Also on the programme, Dr Susan Hopkins, chief medical adviser at the UK Health Security Agency, said: "The first look at it shows it has a variety of different mutations, it's got 30 different mutations that seem relevant, that's double what we had in Delta.
"And if you look at those mutations as mutations that increase infectivity, mutations that evades the immune response, both from vaccines and natural immunity, mutations that cause increased transmissibility, it's a highly complex mutation, there's new ones we haven't seen before, so we don't know how they're going to interact in common.
"So all of this makes it a pretty complex, challenging variant and I think we will need to learn a lot more about it before we can say for definite it's definitely the most complex variant before."
She added: "It is the most worrying we've seen."
Whilst both scientists raised the alarm over the variant, they disagreed on what conclusions they could draw already from it, highlighting the need for more data and research on it.

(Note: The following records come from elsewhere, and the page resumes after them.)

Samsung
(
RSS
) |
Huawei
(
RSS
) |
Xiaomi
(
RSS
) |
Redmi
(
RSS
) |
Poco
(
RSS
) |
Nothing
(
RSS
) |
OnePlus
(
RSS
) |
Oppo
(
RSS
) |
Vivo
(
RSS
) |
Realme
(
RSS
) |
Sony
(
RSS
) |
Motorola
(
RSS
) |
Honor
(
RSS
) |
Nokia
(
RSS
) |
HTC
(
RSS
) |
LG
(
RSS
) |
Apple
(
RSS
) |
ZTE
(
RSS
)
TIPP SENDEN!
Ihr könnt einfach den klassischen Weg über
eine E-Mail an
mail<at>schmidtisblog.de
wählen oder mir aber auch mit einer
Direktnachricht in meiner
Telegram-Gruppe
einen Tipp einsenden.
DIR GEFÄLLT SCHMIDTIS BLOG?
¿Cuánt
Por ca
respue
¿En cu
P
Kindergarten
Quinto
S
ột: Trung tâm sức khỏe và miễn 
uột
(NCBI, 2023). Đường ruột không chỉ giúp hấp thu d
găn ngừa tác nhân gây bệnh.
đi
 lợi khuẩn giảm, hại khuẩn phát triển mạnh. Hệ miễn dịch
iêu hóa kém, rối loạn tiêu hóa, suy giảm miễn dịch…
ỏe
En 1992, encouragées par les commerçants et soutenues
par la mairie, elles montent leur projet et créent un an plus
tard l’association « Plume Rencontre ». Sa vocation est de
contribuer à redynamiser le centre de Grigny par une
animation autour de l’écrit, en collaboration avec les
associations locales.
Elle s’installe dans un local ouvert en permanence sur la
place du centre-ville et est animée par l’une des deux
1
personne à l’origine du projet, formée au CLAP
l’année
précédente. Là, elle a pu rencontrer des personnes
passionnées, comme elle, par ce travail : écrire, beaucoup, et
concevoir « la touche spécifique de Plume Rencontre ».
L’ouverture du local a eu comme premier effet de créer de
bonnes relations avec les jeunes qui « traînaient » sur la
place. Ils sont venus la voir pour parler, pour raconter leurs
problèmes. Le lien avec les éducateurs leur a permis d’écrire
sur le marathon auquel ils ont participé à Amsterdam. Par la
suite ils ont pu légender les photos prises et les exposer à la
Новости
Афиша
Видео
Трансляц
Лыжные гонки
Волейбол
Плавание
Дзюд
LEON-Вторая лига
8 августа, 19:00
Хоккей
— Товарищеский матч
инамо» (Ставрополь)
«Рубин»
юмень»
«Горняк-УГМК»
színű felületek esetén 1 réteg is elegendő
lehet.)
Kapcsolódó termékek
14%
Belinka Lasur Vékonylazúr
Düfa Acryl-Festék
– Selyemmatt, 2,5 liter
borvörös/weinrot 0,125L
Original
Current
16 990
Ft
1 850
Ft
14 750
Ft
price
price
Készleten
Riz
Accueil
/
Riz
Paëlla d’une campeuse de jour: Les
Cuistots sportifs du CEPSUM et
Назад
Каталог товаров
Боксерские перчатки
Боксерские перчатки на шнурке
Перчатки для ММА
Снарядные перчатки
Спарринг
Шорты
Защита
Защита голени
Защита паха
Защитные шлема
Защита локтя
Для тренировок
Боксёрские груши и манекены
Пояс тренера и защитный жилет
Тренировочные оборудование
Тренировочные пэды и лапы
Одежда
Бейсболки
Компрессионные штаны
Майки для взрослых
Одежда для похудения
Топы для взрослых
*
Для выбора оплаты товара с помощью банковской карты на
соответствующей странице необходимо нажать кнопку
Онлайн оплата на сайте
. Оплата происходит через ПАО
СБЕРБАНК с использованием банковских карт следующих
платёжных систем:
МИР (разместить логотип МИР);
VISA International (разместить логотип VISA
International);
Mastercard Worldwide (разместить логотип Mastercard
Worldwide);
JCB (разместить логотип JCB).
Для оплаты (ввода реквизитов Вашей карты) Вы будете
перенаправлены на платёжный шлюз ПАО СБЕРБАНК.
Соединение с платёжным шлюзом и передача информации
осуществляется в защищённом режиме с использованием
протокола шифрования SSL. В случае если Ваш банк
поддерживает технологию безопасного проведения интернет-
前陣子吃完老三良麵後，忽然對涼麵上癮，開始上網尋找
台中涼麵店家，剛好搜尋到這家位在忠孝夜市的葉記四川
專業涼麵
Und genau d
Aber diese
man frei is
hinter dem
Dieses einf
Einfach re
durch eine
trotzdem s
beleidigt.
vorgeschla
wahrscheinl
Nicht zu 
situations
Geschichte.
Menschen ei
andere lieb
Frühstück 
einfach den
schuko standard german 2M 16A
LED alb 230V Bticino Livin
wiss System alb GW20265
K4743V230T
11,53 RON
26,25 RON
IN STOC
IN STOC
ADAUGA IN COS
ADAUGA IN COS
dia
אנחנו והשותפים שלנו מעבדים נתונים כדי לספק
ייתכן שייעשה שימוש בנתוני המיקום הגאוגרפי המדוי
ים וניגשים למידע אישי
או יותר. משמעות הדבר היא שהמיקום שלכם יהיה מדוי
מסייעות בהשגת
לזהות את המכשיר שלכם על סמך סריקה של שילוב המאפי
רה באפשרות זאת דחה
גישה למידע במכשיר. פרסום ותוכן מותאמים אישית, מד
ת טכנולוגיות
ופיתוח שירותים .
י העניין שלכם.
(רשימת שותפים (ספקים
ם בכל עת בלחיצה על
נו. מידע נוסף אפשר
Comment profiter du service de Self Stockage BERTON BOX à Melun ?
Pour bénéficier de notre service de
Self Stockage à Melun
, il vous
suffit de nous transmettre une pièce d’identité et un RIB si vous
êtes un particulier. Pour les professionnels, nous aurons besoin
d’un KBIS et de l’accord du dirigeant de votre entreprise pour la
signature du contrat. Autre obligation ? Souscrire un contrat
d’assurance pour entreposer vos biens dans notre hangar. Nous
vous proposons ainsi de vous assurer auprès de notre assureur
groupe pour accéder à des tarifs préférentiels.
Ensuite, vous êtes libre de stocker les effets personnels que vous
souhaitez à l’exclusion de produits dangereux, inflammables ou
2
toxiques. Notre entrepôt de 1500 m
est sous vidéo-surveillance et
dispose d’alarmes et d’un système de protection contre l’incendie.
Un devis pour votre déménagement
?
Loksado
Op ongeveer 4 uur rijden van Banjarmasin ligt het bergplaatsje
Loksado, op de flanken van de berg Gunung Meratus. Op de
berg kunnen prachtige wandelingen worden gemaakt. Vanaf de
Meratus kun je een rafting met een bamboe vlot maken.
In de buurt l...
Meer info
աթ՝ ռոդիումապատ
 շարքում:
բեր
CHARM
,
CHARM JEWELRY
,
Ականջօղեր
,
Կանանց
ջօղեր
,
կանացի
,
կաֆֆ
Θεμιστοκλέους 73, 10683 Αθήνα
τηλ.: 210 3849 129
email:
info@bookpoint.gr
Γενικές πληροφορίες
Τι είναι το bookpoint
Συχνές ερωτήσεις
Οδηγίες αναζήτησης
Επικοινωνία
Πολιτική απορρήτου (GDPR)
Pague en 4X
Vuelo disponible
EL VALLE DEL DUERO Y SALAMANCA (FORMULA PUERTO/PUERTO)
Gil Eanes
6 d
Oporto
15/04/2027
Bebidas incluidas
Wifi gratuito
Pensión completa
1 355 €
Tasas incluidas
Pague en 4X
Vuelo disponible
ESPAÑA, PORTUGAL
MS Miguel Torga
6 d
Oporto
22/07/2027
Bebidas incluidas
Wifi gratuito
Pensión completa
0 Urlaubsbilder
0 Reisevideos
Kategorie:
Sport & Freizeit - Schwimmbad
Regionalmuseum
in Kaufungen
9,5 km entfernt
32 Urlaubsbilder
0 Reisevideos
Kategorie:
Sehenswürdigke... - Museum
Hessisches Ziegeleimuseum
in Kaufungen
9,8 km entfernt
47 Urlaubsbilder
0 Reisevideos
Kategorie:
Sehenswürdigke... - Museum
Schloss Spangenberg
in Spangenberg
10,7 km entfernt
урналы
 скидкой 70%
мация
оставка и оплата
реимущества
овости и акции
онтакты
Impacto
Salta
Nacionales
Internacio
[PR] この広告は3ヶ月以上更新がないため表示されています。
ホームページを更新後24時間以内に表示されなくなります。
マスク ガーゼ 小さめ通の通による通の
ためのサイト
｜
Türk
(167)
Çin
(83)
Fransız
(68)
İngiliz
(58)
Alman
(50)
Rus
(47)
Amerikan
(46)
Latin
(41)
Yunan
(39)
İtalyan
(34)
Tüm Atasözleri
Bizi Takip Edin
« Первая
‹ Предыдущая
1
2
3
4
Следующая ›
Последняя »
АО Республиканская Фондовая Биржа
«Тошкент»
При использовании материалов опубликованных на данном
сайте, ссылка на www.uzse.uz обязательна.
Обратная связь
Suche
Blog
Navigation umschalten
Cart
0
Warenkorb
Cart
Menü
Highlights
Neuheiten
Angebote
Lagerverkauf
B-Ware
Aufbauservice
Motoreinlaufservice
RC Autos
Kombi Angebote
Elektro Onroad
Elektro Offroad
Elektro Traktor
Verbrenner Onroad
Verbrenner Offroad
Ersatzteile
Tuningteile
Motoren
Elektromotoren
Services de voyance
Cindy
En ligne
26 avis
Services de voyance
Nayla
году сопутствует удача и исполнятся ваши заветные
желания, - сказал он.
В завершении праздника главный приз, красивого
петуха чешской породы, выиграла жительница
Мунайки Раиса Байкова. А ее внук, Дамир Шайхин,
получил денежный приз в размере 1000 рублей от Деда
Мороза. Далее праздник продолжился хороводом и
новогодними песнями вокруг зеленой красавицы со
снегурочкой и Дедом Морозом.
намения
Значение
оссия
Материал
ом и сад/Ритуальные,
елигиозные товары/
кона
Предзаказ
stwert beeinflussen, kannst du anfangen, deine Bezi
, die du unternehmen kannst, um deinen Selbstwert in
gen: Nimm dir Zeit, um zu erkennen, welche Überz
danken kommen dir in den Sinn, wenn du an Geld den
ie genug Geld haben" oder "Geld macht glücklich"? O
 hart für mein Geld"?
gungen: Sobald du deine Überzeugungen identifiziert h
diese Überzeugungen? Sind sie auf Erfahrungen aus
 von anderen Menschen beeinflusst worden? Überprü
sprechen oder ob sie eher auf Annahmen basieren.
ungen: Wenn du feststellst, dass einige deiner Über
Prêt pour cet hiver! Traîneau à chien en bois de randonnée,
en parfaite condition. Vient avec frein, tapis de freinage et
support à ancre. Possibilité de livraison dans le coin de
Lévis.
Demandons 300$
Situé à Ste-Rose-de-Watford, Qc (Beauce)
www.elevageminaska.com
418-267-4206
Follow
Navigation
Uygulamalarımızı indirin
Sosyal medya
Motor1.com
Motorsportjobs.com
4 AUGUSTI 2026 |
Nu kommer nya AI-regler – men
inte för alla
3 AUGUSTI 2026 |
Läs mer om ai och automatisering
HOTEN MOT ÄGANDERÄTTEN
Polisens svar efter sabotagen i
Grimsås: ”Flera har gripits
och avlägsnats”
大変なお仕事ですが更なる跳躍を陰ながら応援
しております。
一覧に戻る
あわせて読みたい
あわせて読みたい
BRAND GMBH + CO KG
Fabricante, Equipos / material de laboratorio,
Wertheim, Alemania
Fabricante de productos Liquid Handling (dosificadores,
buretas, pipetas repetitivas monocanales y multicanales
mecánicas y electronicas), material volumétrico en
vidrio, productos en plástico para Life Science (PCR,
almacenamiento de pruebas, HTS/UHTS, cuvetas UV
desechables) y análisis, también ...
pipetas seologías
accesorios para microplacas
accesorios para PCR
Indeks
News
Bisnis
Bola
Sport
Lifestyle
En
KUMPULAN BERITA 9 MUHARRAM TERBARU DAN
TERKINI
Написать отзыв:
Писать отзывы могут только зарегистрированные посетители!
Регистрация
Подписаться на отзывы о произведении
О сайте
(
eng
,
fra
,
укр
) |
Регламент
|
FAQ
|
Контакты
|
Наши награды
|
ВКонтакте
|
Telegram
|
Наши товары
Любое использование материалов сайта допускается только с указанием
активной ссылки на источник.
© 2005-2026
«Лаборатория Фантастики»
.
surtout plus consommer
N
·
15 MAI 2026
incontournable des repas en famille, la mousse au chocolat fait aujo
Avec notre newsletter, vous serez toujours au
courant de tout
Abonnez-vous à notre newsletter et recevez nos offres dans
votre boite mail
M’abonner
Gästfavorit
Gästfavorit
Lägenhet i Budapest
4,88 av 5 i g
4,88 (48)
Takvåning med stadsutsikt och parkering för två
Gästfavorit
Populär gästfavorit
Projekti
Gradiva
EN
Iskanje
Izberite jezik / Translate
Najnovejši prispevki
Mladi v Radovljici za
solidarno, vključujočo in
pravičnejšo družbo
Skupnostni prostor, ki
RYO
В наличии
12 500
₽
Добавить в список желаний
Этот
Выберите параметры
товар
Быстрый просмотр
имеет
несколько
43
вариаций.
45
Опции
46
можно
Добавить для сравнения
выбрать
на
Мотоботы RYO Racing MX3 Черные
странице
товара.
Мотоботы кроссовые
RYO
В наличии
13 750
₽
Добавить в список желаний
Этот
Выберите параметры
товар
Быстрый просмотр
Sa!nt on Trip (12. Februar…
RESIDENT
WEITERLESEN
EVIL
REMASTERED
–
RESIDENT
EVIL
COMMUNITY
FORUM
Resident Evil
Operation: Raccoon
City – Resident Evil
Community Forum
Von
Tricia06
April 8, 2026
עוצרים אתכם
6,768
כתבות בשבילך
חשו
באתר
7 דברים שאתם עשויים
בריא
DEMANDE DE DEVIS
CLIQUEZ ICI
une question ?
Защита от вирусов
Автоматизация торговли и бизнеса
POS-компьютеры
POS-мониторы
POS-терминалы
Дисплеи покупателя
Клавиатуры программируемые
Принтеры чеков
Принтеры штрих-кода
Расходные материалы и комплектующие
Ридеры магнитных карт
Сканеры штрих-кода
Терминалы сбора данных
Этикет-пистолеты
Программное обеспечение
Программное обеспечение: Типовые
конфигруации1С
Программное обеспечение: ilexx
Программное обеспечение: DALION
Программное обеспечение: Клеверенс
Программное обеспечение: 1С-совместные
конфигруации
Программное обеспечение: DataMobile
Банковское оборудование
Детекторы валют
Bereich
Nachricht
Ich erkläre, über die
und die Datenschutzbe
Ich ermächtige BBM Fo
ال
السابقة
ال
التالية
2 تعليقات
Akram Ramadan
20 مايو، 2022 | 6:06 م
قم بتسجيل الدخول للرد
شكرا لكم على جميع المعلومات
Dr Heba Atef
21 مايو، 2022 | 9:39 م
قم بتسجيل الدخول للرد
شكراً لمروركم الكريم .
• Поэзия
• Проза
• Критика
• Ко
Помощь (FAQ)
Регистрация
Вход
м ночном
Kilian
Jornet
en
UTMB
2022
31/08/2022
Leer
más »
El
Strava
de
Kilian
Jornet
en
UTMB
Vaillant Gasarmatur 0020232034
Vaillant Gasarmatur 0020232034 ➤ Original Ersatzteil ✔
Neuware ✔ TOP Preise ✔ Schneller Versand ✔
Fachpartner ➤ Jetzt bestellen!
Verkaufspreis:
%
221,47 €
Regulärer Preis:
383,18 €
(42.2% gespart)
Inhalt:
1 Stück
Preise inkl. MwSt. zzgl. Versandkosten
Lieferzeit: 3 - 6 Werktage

This comes amid warnings from government advisers that a new lockdown is possible.
Professor Adam Finn, a member of the Joint Committee on Vaccination and Immunisation (JCVI), has said that Britain "needs to be ready" for the possibility of new restrictions in light of the new variant.
He told ITV's Good Morning Britain: “On the one hand, I don’t want to induce unnecessary anxiety in people, but on the other hand, I think we all need to be ready for the possibility of a change in the restrictions."
“We now need to wait and see just what kind of threat this new variant may pose. If we’re lucky, it won’t be a serious one, but it could be very serious.”
The new variant has 30 different mutations, double the number the Delta variant had
AFP via Getty Images)
Prof Finn said sequencing is being carried out around the UK to determine if any cases have already been imported.
Transport secretary Grant Shapps said the travel ban was“about buying time” so that scientists had time to establish how well vaccines and other Covid treatments work against it.
“It is inevitable of course that it will go around the world if it is going to do so,” he told BBC Radio 4’s Today programme, adding that the new travel rules would not “prevent it from coming here.”
There have been nearly 100 confirmed cases in South Africa, but the country’s health minister believes there are many more due to a surge in cases in Gauteng province.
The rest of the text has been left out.